Di seberang Sungai Seine, ratusan orang berkumpul untuk unjuk rasa tandingan yang dipimpin oleh partai-partai sayap kiri, memperingatkan bahwa kelompok sayap kanan Prancis menganut otoritarianisme gaya AS.
Jajak pendapat terkini menunjukkan Le Pen kemungkinan besar akan memenangkan setidaknya putaran pertama pada pemilihan nasional Prancis berikutnya, meskipun kurang jelas bagaimana ia akan menang di putaran kedua melawan kandidat yang lebih moderat.
“Ini lebih besar dari Marine Le Pen,” kata pemimpin Partai Hijau Marine Tondelier. “Ini tentang membela supremasi hukum dari orang-orang yang menganggap keadilan adalah pilihan.”
Spanduk bertuliskan “Tidak Ada Trumpisme di Prancis” dan “Tanggapan anti-fasis.” Sementara itu, mantan Perdana Menteri Gabriel Attal menyampaikan pidato di hadapan para pendukungnya pada pertemuan partai Renaissance berhaluan kanan-tengah di pinggiran kota Paris, Saint-Denis, dan menyebut momen itu sebagai “ujian bagi Republik.” Mantan Perdana Menteri Edouard Philippe berdiri di sampingnya.
Meskipun polisi mengerahkan kekuatan, hanya bentrokan kecil yang dilaporkan.

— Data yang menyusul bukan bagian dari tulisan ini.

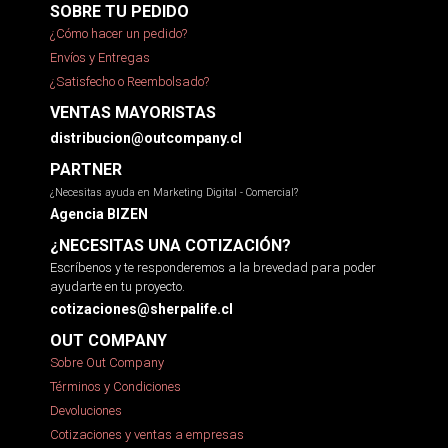
SOBRE TU PEDIDO
¿Cómo hacer un pedido?
Envíos y Entregas
¿Satisfecho o Reembolsado?
VENTAS MAYORISTAS
distribucion@outcompany.cl
PARTNER
¿Necesitas ayuda en Marketing Digital - Comercial?
Agencia BIZEN
¿NECESITAS UNA COTIZACIÓN?
Escríbenos y te responderemos a la brevedad para poder
ayudarte en tu proyecto.
cotizaciones@sherpalife.cl
OUT COMPANY
Sobre Out Company
Términos y Condiciones
Devoluciones
Cotizaciones y ventas a empresas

Pesan sebenarnya: percayalah pada masyarakat, bukan pada pengadilan
Di luar pertarungan hukum, pertemuan National Rally hari Minggu mengungkap strategi yang lebih mendalam. Para pemimpin partai telah menghabiskan waktu seminggu menuduh para hakim merencanakan “kudeta pengadilan.” Mereka menyebut hukuman itu sebagai “eksekusi” politik. Tujuannya bukan hanya untuk membatalkan putusan — tetapi untuk meyakinkan para pemilih bahwa sistem hukum itu sendiri tidak dapat dipercaya.
Ini adalah halaman dari buku pedoman Trump: gambarkan pengadilan sebagai pihak yang bias, sistemnya rusak, dan bingkai setiap kemunduran hukum sebagai serangan terhadap demokrasi. Kotak suara menjadi satu-satunya otoritas yang penting.
“Para hakim mengenakan jubah, tetapi mereka hanyalah politisi yang menyamar,” kata Claude Morel, 68 tahun, seorang pensiunan dari kota selatan Marseille. “Biarkan rakyat yang memutuskan.”
Apa yang terjadi selanjutnya?
Le Pen mungkin dilarang mencalonkan diri — untuk saat ini — tetapi mesin politiknya masih jauh dari selesai. Bardella, yang selama ini dianggap sebagai penggantinya yang berbakat, melangkah ke pusat perhatian dengan kepercayaan diri yang semakin meningkat dan retorika yang tajam.
“Kami akan berada di sini besok,” katanya kepada khalayak. “Dan kami akan menjadi lebih kuat.”
Unjuk rasa hari Minggu itu lebih dari sekadar unjuk kekuatan. Itu adalah ujian: bisakah kaum ekstrem kanan meyakinkan cukup banyak pemilih Prancis bahwa keadilan tidak lagi netral dan bahwa hanya mereka yang dapat mengembalikan kekuasaan kepada rakyat?
Bagaimana pertanyaan itu dijawab dapat membentuk tidak hanya pemilihan presiden 2027 — tetapi juga masa depan demokrasi Prancis.